A rule of thumb based on the Arrhenius rate equation is that the reaction rate of chemical and biological reactions doubles each time the temperature increases 10 deg C. The Arrhenius rate equation quantifies this exponential rate of increase. As a consequence of the Arrhenius rate equation as the temperatures of the earth increases chemical and biological reaction rates will also increase exponentially. For a number of years I have built refrigerators for vaccine storage and have recently looked at how fast vaccines degrade as the temperature increases. If the storage temperatures increases only 2 deg C the rate the vaccines degrade increases by 30%. If vaccines are an indication of how fast other chemicals react to temperature increase, a 2 deg C increase in the earth’s temperature could have a significant effect on our ecosystem. The 2015 Paris climate agreement strove to keep the increase in the average earth’s temperature to below 2 deg C.

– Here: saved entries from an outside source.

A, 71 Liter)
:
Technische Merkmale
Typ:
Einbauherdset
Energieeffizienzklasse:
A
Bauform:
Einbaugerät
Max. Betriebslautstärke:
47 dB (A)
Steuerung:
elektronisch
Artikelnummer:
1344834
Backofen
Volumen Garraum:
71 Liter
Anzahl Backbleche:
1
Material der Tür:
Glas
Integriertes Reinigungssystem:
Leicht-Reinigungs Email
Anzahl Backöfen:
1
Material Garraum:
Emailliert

If the ambient temperature is constantly changing, reaction rates will proceed faster than the average temperature indicates. For example, if it is 20 deg C during the day and 10 deg C at night the average temperature is 15 deg C, however, chemical reactions will proceed at the rate they would in a constant 16 deg C environment. This is significant because daily and yearly temperature swings can increase the reaction rates even faster than the average temperature indicates. There is a weighted temperature average called MKT (mean kinetic temperature) this average temperature can be used to calculate reaction rates when temperatures vary. In the above example the MKT temperature would be 16 deg C In Mongolia it is projected that summers will be hotter and winters colder. Even if the average yearly temperature remains the same the MKT temperature will increase and so will reaction rates. One possible consequence of the temperature increase is that biological activity in topsoil will increase resulting in the oxidation of more organic matter and loss of top soil.. There are of course a number of other ways temperature increase could effect the environment.

I have not been able to determine if models for global climate change take the phenomena described into account. Any feedback on this point would be appreciated.